Start of DATASET EXTRACT

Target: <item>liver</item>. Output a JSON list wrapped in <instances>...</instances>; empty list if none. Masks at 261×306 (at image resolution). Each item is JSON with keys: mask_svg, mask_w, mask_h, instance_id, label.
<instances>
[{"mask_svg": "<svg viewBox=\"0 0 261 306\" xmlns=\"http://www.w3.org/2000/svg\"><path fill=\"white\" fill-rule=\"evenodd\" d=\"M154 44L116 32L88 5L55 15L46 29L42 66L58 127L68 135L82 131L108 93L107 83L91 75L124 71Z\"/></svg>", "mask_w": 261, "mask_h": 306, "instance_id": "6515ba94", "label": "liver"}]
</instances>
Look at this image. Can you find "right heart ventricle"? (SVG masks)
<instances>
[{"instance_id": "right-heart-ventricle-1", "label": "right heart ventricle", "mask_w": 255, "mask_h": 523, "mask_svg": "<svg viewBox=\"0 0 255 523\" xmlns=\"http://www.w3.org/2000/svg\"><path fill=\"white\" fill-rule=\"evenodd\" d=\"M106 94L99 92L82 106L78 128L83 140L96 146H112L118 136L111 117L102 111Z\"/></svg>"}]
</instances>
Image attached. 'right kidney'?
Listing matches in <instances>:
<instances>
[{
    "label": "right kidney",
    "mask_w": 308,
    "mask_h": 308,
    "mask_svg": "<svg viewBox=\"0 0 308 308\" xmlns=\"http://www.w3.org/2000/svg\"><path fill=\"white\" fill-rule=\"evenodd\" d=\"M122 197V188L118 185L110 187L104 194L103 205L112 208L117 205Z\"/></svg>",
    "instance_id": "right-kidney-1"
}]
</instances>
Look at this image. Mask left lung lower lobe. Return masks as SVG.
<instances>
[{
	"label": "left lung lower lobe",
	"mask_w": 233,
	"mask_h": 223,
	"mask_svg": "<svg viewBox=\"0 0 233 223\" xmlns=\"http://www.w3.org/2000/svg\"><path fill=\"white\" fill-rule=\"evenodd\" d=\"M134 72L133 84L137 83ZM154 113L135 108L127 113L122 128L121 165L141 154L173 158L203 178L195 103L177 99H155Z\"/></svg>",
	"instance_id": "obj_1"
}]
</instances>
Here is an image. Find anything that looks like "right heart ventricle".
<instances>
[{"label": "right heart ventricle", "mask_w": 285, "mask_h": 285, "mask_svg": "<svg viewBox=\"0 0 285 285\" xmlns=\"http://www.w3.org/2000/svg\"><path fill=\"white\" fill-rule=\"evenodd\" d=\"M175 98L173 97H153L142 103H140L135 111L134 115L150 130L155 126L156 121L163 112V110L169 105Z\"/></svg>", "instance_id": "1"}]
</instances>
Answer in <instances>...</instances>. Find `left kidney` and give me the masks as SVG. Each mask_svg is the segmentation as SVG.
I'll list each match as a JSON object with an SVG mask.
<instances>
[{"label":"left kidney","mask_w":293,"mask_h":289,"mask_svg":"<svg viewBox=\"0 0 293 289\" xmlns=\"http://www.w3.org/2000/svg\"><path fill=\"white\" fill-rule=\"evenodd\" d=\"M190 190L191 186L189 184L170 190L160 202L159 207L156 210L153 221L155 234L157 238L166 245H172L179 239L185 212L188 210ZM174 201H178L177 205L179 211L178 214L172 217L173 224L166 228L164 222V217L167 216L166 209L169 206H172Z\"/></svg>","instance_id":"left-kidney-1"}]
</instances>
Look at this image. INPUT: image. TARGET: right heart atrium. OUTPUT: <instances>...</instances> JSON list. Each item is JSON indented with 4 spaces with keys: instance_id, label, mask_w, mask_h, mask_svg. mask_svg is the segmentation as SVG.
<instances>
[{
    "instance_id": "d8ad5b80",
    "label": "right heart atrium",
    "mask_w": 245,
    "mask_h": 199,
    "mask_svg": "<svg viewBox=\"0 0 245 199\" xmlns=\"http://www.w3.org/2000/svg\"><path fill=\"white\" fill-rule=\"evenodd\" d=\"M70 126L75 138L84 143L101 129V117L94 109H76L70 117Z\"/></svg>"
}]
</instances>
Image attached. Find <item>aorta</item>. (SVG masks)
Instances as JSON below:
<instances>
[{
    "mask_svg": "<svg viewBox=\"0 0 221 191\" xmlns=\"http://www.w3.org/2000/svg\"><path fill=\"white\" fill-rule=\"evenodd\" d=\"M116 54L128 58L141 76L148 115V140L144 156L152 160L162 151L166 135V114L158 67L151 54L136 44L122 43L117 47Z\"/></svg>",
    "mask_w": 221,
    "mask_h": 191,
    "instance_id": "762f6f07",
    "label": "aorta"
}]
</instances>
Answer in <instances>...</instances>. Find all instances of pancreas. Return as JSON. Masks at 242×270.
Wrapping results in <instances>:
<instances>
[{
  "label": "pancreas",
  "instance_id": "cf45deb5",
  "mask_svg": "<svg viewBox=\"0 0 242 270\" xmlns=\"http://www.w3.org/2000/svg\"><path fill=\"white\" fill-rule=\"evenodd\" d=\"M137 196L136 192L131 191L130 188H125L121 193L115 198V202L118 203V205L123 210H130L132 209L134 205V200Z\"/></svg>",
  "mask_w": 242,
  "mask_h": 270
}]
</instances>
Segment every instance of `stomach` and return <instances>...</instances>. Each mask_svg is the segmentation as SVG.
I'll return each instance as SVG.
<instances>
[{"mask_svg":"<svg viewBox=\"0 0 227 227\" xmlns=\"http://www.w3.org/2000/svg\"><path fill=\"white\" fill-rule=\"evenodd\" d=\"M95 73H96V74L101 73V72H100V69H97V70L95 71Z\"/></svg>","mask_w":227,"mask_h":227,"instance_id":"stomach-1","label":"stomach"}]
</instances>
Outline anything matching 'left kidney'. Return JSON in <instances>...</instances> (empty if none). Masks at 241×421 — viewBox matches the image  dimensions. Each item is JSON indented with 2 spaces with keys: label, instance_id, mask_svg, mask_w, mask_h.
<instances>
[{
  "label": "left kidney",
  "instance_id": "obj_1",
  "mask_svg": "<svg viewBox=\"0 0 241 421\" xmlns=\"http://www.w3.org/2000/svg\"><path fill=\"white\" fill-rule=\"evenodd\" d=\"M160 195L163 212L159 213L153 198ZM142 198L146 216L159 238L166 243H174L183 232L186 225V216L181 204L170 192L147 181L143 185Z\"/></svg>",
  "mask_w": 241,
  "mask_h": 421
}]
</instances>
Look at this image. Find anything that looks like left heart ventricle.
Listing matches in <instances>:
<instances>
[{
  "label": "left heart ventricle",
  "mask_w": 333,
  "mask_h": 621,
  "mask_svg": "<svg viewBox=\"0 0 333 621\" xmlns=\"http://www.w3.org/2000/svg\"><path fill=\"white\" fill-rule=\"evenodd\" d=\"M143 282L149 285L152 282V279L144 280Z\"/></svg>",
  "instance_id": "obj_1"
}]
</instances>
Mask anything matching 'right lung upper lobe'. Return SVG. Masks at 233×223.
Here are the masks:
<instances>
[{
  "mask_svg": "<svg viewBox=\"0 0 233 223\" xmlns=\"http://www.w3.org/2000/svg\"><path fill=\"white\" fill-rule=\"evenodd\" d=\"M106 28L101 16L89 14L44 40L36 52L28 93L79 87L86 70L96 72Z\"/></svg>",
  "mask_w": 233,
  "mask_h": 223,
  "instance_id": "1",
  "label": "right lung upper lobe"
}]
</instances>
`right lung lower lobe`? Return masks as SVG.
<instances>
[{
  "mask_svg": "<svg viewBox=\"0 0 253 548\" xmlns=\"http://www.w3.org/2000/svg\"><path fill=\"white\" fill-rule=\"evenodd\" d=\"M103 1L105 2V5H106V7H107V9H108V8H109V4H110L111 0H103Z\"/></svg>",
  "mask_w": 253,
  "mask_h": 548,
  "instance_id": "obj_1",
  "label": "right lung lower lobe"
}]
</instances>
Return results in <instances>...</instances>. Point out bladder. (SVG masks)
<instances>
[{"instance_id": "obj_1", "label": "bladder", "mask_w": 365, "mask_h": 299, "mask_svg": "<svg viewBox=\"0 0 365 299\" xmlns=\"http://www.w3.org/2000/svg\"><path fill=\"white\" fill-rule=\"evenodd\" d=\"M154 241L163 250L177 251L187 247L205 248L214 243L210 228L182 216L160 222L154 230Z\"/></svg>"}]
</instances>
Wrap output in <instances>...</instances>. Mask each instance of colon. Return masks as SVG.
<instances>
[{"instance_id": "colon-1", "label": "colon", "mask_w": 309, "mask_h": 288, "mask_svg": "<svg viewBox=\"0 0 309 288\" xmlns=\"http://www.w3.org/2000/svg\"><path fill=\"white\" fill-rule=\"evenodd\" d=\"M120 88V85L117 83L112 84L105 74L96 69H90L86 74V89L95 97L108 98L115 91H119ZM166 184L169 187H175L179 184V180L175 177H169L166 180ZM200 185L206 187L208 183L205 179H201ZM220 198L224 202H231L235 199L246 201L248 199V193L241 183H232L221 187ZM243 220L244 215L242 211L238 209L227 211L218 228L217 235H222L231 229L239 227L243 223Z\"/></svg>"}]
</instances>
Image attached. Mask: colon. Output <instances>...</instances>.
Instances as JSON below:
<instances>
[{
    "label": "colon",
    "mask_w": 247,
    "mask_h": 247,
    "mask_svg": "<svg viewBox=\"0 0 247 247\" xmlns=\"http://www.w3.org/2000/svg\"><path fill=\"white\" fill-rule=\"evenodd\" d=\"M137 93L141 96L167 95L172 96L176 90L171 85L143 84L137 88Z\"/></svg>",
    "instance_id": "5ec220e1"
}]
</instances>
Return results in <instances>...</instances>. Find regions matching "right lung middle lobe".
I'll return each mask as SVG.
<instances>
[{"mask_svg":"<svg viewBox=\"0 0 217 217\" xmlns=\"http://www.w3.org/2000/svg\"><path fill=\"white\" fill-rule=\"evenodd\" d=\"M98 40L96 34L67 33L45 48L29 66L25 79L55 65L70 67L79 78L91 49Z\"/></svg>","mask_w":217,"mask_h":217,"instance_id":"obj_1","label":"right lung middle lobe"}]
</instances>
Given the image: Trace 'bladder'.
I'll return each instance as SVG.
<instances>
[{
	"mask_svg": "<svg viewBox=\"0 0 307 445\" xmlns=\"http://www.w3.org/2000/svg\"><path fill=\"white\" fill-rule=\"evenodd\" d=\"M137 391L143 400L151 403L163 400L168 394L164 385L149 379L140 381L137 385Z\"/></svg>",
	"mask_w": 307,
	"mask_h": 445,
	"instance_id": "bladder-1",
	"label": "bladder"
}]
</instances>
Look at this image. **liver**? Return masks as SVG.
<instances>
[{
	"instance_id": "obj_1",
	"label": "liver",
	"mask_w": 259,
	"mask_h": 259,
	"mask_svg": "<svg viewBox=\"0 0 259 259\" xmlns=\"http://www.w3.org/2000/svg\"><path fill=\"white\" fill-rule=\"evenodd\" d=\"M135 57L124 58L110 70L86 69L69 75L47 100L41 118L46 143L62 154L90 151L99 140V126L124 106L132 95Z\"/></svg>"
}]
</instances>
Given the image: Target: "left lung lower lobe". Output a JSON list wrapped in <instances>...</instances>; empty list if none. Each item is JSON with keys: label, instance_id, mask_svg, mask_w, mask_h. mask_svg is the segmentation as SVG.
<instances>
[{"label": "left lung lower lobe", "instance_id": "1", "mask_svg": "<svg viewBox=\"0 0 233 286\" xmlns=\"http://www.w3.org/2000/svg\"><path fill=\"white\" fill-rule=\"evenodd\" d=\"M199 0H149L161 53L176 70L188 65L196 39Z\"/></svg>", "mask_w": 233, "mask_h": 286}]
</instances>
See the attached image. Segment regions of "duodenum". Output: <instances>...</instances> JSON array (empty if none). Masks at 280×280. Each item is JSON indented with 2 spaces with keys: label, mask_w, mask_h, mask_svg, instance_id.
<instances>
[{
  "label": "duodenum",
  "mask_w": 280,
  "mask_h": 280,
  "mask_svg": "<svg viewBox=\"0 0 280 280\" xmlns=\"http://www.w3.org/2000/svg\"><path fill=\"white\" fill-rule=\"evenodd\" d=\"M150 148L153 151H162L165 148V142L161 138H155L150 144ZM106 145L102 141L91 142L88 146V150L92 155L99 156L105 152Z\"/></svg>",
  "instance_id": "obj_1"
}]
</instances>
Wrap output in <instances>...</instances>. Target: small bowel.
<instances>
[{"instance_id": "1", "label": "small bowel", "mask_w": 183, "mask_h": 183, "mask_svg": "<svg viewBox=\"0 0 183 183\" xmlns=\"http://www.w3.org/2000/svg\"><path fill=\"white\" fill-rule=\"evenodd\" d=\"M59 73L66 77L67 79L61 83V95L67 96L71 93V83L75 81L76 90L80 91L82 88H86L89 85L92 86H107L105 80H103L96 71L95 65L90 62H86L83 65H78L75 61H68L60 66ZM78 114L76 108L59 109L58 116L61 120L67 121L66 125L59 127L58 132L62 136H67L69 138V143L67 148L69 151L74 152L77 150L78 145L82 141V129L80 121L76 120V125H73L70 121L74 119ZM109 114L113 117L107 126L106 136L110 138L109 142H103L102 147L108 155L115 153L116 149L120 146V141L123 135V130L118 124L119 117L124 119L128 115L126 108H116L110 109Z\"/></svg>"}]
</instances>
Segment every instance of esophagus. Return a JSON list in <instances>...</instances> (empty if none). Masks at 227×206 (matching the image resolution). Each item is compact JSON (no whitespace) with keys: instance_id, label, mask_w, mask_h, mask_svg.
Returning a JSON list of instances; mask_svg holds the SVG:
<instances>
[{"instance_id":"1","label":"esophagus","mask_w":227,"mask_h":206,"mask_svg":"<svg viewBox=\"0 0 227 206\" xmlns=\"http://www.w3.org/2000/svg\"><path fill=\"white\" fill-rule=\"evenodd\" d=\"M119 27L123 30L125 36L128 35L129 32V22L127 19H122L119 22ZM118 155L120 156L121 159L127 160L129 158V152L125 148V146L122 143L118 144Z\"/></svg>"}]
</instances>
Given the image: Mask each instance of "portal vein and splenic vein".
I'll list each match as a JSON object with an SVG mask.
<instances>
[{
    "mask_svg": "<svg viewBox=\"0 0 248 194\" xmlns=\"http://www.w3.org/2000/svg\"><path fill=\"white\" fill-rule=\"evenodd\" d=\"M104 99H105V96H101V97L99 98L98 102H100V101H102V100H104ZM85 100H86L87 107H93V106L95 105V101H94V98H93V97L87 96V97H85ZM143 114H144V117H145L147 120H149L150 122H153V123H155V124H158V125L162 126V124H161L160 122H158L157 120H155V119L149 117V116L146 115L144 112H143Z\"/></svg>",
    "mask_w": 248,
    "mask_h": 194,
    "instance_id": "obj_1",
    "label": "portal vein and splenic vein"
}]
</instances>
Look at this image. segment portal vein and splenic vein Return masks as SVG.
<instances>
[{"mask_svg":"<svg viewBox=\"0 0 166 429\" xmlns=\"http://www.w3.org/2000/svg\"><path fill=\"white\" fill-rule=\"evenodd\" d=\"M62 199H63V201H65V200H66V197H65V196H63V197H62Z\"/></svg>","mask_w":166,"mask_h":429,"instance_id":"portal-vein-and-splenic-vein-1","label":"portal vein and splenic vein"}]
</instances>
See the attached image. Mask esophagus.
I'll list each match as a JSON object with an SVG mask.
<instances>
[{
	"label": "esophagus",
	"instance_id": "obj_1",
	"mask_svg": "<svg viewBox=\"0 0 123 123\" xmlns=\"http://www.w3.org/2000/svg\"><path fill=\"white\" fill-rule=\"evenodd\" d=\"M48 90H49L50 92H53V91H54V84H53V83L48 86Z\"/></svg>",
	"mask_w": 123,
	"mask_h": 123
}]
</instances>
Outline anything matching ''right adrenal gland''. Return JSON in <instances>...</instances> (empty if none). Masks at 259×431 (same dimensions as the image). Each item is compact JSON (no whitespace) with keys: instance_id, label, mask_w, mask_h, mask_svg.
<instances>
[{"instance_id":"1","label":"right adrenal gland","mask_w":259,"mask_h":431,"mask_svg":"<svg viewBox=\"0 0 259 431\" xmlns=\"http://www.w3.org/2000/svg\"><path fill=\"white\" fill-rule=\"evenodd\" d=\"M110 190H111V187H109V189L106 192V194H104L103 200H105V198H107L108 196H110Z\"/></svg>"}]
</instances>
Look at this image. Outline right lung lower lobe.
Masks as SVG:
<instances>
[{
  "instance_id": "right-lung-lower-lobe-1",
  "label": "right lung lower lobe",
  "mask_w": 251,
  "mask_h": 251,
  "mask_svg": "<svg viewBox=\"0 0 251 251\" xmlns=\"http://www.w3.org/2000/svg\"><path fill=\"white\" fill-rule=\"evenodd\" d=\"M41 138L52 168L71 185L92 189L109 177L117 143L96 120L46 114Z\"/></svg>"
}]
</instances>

End of DATASET EXTRACT

▶ [WHAT YOU ARE ASKED TO DO]: The response should be the lines from the one containing "Look at this image. Outline" through the last line of the data, set down exactly and with no other line.

▶ [OUTPUT OF THE TASK]:
Look at this image. Outline right lung lower lobe.
Masks as SVG:
<instances>
[{
  "instance_id": "right-lung-lower-lobe-1",
  "label": "right lung lower lobe",
  "mask_w": 251,
  "mask_h": 251,
  "mask_svg": "<svg viewBox=\"0 0 251 251\" xmlns=\"http://www.w3.org/2000/svg\"><path fill=\"white\" fill-rule=\"evenodd\" d=\"M41 138L52 168L71 185L92 189L109 177L117 143L96 120L46 114Z\"/></svg>"
}]
</instances>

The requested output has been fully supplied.